Pizza Review
Best football pizza in Stamford
Pizza Review
Pappa's, since 1960. I get it. Greek Pizza is not everyone's favorite. I've never had it before but, I…somehow liked it. You gotta go in with an education: this ain't New York or New Haven style. It's a pan pizza with the dough proofed in olive oil and, I believe, a feta and mozzerella combo melted on top. Again, that's not everyone's style. Not mine either. But if you're looking for a boldly salty flavor and don't mind "grease"—from the olive oil and cheese—this ain't bad. I at least appreciate that it's distinctly flavored. This crust is not thick. I'd say it's mediumly thin. People who like cruch, especially of the type you get in a Grandma pie will like this crust. They're similar, I'd even say this was lighter in the chew than Grandma's, probably down to more fat in the dough. It's got that panned cooked end crust. Dark brown and black crust. Cheese, like I said, tasted sharper and saltier than your standard low moisture mozzerella.
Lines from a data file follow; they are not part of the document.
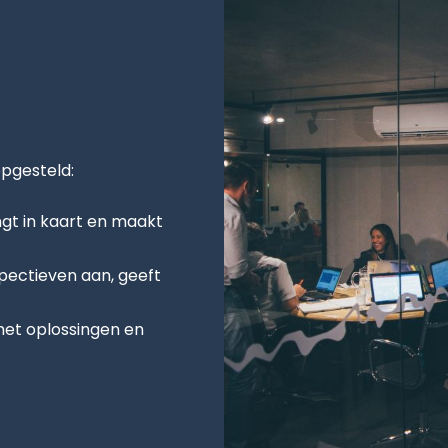
opgesteld:
ngt in kaart en maakt
spectieven aan, geeft
met oplossingen en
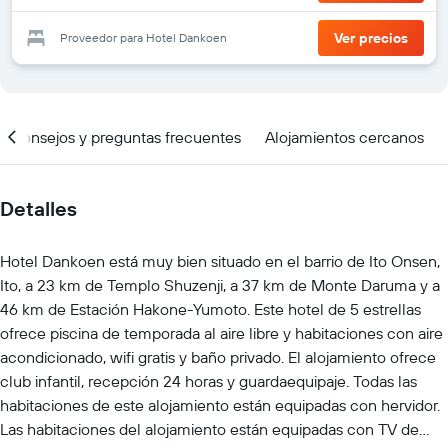
Ver precios
Proveedor para Hotel Dankoen
Consejos y preguntas frecuentes
Alojamientos cercanos
Detalles
Hotel Dankoen está muy bien situado en el barrio de Ito Onsen,
Ito, a 23 km de Templo Shuzenji, a 37 km de Monte Daruma y a
46 km de Estación Hakone-Yumoto. Este hotel de 5 estrellas
ofrece piscina de temporada al aire libre y habitaciones con aire
acondicionado, wifi gratis y baño privado. El alojamiento ofrece
club infantil, recepción 24 horas y guardaequipaje. Todas las
habitaciones de este alojamiento están equipadas con hervidor.
Las habitaciones del alojamiento están equipadas con TV de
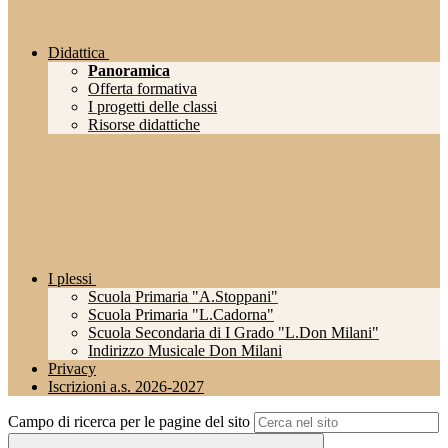
Didattica
Panoramica
Offerta formativa
I progetti delle classi
Risorse didattiche
I plessi
Scuola Primaria "A.Stoppani"
Scuola Primaria "L.Cadorna"
Scuola Secondaria di I Grado "L.Don Milani"
Indirizzo Musicale Don Milani
Privacy
Iscrizioni a.s. 2026-2027
Campo di ricerca per le pagine del sito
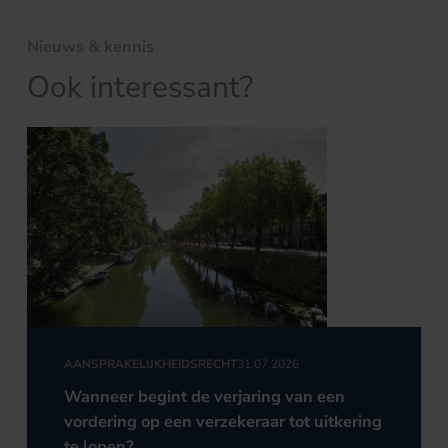
Nieuws & kennis
Ook interessant?
AANSPRAKELIJKHEIDSRECHT
31.07.2026
Wanneer begint de verjaring van een
vordering op een verzekeraar tot uitkering
te lopen?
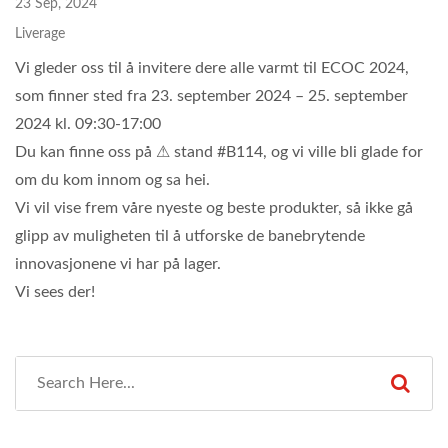
23 Sep, 2024
Liverage
Vi gleder oss til å invitere dere alle varmt til ECOC 2024,
som finner sted fra 23. september 2024 – 25. september
2024 kl. 09:30-17:00
Du kan finne oss på ⚠ stand #B114, og vi ville bli glade for
om du kom innom og sa hei.
Vi vil vise frem våre nyeste og beste produkter, så ikke gå
glipp av muligheten til å utforske de banebrytende
innovasjonene vi har på lager.
Vi sees der!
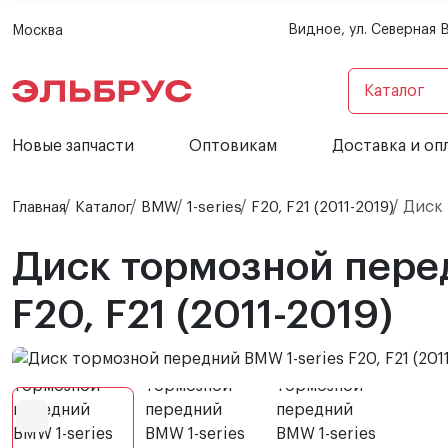
Видное, ул. Северная 
Москва
Каталог
Новые запчасти
Оптовикам
Доставка и оп
Диск 
Главная
Каталог
BMW
1-series
F20, F21 (2011-2019)
Диск тормозной пере
F20, F21 (2011-2019)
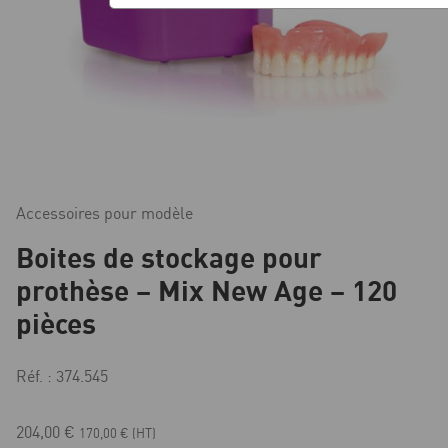
Accessoires pour modèle
Boites de stockage pour
prothèse – Mix New Age – 120
pièces
Réf. : 374.545
204,00
€
170,00
€
(HT)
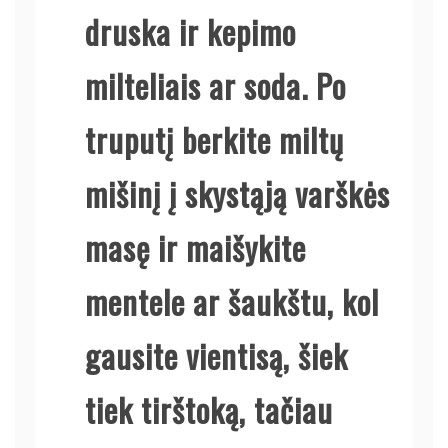
druska ir kepimo
milteliais ar soda. Po
truputį berkite miltų
mišinį į skystąją varškės
masę ir maišykite
mentele ar šaukštu, kol
gausite vientisą, šiek
tiek tirštoką, tačiau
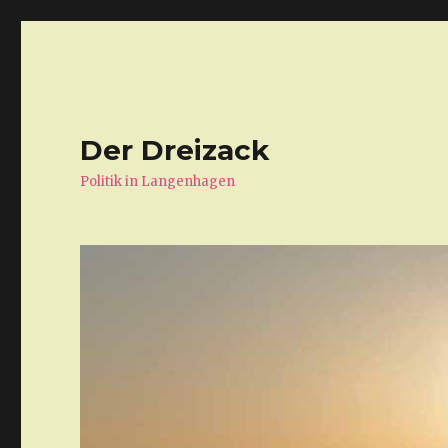
Der Dreizack
Politik in Langenhagen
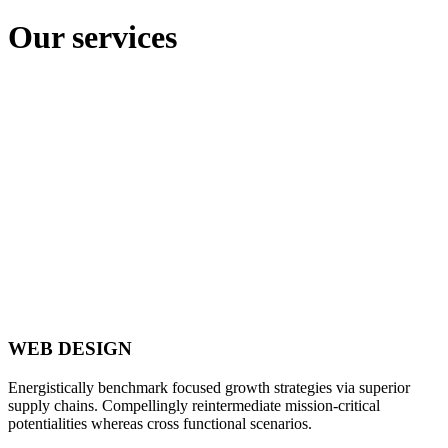
Our services
WEB DESIGN
Energistically benchmark focused growth strategies via superior
supply chains. Compellingly reintermediate mission-critical
potentialities whereas cross functional scenarios.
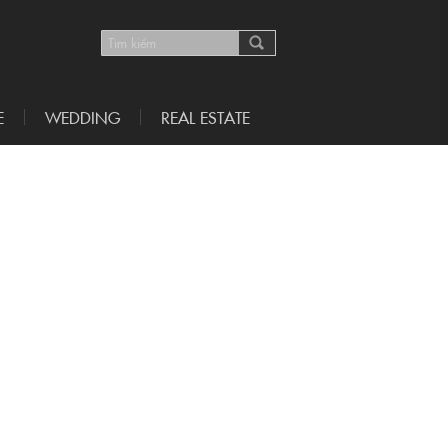
E
WEDDING
REAL ESTATE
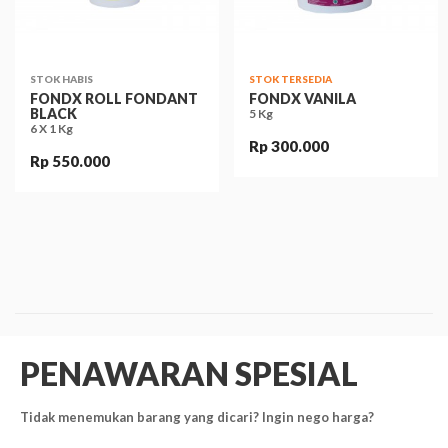
STOK HABIS
STOK TERSEDIA
FONDX ROLL FONDANT
FONDX VANILA
BLACK
5 Kg
6 X 1 Kg
Rp 300.000
Rp 550.000
PENAWARAN SPESIAL
Tidak menemukan barang yang dicari? Ingin nego harga?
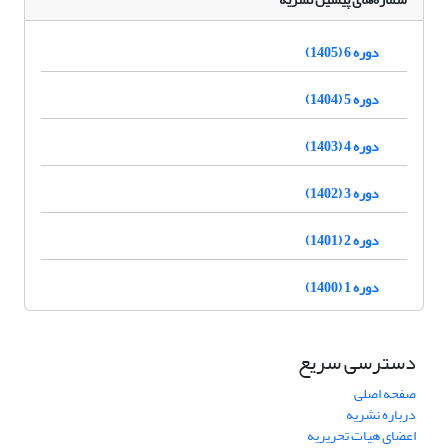
دوره 6 (1405)
دوره 5 (1404)
دوره 4 (1403)
دوره 3 (1402)
دوره 2 (1401)
دوره 1 (1400)
دسترسی سریع
صفحه اصلی
درباره نشریه
اعضای هیات تحریریه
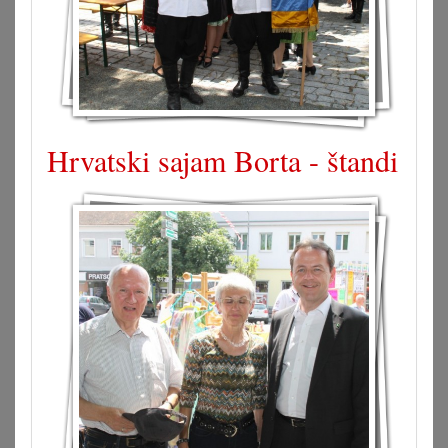
Hrvatski sajam Borta - štandi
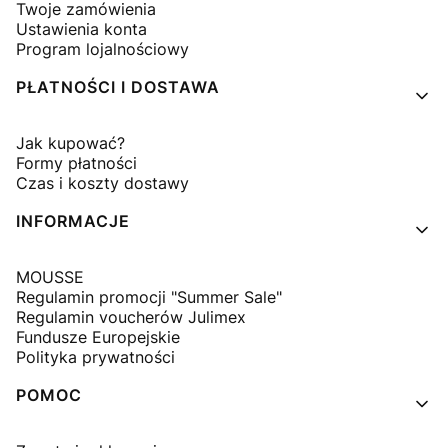
Twoje zamówienia
Ustawienia konta
Program lojalnościowy
PŁATNOŚCI I DOSTAWA
Jak kupować?
Formy płatności
Czas i koszty dostawy
INFORMACJE
MOUSSE
Regulamin promocji "Summer Sale"
Regulamin voucherów Julimex
Fundusze Europejskie
Polityka prywatności
POMOC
If you hate oily pizza, you won't like this. The cheese dominates the slice but it's still a composed slice. It is not a saucy pizza. There's a thin layer below the cheese. I expected oregano and surprisingly didn't get that flavor. It just tastes like a finely ground, straight tomato sauce. I don't think Greek Pizza is about the sauce though. I appreciate flavor in pizza above everything and this delivered on that well enough. They gotta be doing something right if they've been open 62 years. I prefer this to any random slice joint stuff. I shocked myself because I avoided this place and figured I wouldn't like it. Oiliness and sharp/salty flavor will hurt it to many people. But it gets a 6.7 from me.